Meningococcal. What if Anna had left it too long?
•
It was dark outside. Anna climbed into the front seat of the ute and settled Charlie on her lap. Pat walked to the ute, locked in intense conversation with Sabine.
She grabbed his arm. ‘But of course they will think you are a part of it, Pat! You really could be in trouble.’
He laid his hand over hers. ‘Hey, I’m just driving them down there. You heard Jo, Charlie needs to be i
n hospital. Everything will be fine. I’ll call you.’
Sabine turned back to the house, her voice strangled. ‘I can’t believe you are doing this, Pat.’
Let’s go, let’s go, Anna wanted to scream.
‘I’ll call you.’ Pat climbed in and shut his door.
He drove slowly, steering carefully through the potholes, easing his way around the corners. Anna felt another surge of fear that she had left it too late. The idea of Charlie dying in her arms made her guts turn to water.
‘Can you go faster?’
Pat glanced at her, his face serious in the green light from the dashboard. ‘Not much.’
Finally they reached the sealed road and he accelerated. She held Charlie tight through the bends to stop her flopping from side to side. Anna was not sure if she was asleep or unconscious.
On the outskirts of town, Pat asked, ‘How’s she going?’
‘I don’t know.’ As they passed streetlights she got a better look at Charlie’s face. Her eyes were closed and lips slightly parted. ‘How far’s the hospital?’

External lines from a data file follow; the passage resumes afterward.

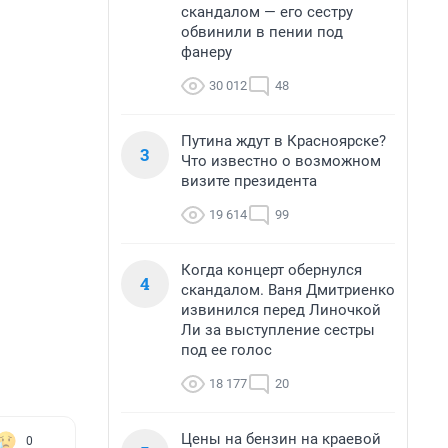
скандалом — его сестру
обвинили в пении под
фанеру
30 012
48
Путина ждут в Красноярске?
3
Что известно о возможном
визите президента
19 614
99
Когда концерт обернулся
4
скандалом. Ваня Дмитриенко
извинился перед Линочкой
Ли за выступление сестры
под ее голос
18 177
20
Цены на бензин на краевой
0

‘One or two minutes away.’
They were caught behind a few cars, people coming home late from work or heading out for the evening.

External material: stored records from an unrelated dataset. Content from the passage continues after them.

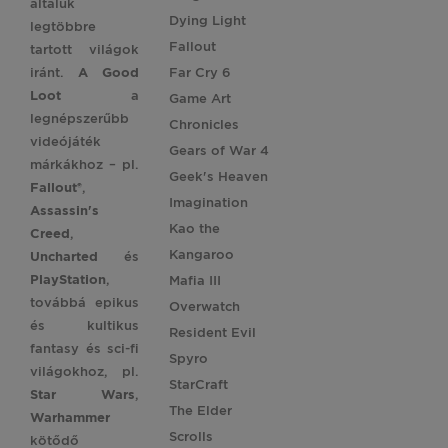
általuk
Dying Light
legtöbbre
Fallout
tartott világok
iránt.
A Good
Far Cry 6
Loot
a
Game Art
legnépszerűbb
Chronicles
videójáték
Gears of War 4
márkákhoz – pl.
Geek's Heaven
Fallout®
,
Imagination
Assassin's
Kao the
Creed
,
Kangaroo
Uncharted
és
PlayStation
,
Mafia III
továbbá epikus
Overwatch
és kultikus
Resident Evil
fantasy és sci-fi
Spyro
világokhoz, pl.
StarCraft
Star
Wars
,
The Elder
Warhammer
Scrolls
kötődő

‘If they want her Medicare card,’ said Anna, ‘I’ll say I’ve left my handbag at home and I’ll give them the name and birthday of a child I know in Sydney.’ Emily’s daughter, Chloe.

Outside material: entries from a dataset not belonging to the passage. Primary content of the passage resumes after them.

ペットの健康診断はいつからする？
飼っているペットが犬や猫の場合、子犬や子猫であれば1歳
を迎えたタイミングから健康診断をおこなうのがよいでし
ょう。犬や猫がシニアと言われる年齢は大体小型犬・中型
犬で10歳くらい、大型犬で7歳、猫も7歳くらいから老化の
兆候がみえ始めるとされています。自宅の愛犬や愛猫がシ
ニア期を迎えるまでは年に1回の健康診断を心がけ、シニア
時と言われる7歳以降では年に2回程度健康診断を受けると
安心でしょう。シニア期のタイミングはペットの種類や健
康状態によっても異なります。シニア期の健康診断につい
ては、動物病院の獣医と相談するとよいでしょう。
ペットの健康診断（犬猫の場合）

‘Is that wise? Why not an invented name?’
‘Oh. Do you think that’s better?’ The headlights lit up the blue sign saying Hospital and he turned right.
Pat said, ‘I don’t think you should come in, Anna. I’ll take her. The two of you together would be really recognisable.’
Charlie gripped Anna tightly. She was awake after all.
‘No,’ she moaned. ‘I want Anna.’
Anna swallowed. ‘It’s better if he takes you in, Charlie. I’ll be right here in the car, waiting for you.’ Could he pass himself off as her father? Charlie might give it away.
‘Noooo, I want you. Please, please.’ Charlie burrowed her head into Anna’s stomach. ‘Please. Please.’
There was no way Anna could sit in the car while Charlie was inside that building. If they were caught, Anna needed to be with her.